> Assignment
Each line in the entries below that holds the word "عزیزی" belongs in the answer.

── Input data

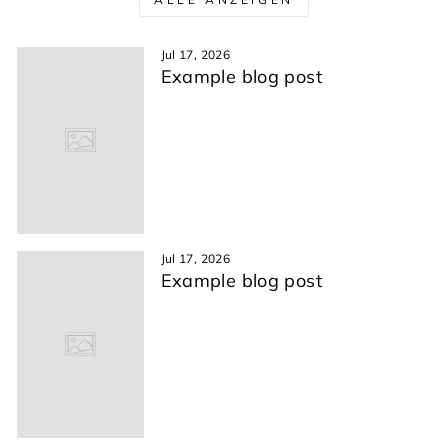
Jul 17, 2026
Example blog post
Jul 17, 2026
Example blog post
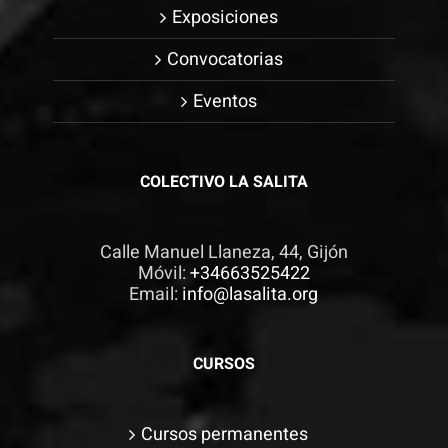
Exposiciones
Convocatorias
Eventos
COLECTIVO LA SALITA
Calle Manuel Llaneza, 44, Gijón
Móvil:
+34663525422
Email:
info@lasalita.org
CURSOS
Cursos permanentes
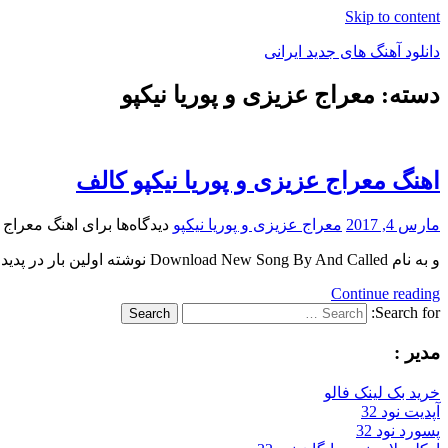
Skip to content
دانلود آهنگ های جدید ایرانی
دسته: معراج عزیزی و پوریا نیکپو
دانلود
فول
آلبوم
موزیک
اهنگ معراج عزیزی و پوریا نیکپو کالف
مارس 4, 2017
معراج عزیزی و پوریا نیکپو
دیدگاه‌ها
برای اهنگ معراج ع
و به نام Download New Song By And Called نوشته اولین بار در پدیدار شد.
Continue reading
Search for:
Search
مدیر :
خرید بک لینک فالو
آپدیت نود 32
پسورد نود 32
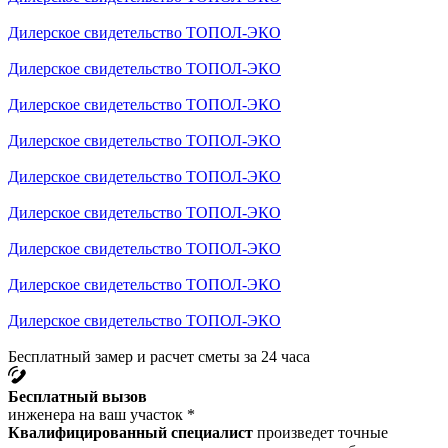
Дилерское свидетельство ТОПОЛ-ЭКО
Дилерское свидетельство ТОПОЛ-ЭКО
Дилерское свидетельство ТОПОЛ-ЭКО
Дилерское свидетельство ТОПОЛ-ЭКО
Дилерское свидетельство ТОПОЛ-ЭКО
Дилерское свидетельство ТОПОЛ-ЭКО
Дилерское свидетельство ТОПОЛ-ЭКО
Дилерское свидетельство ТОПОЛ-ЭКО
Дилерское свидетельство ТОПОЛ-ЭКО
Бесплатный замер и расчет сметы за 24 часа
Бесплатный вызов
инженера на ваш участок *
Квалифицированный специалист
произведет точные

────

> Task solution
دسته: معراج عزیزی و پوریا نیکپو
اهنگ معراج عزیزی و پوریا نیکپو کالف
معراج عزیزی و پوریا نیکپو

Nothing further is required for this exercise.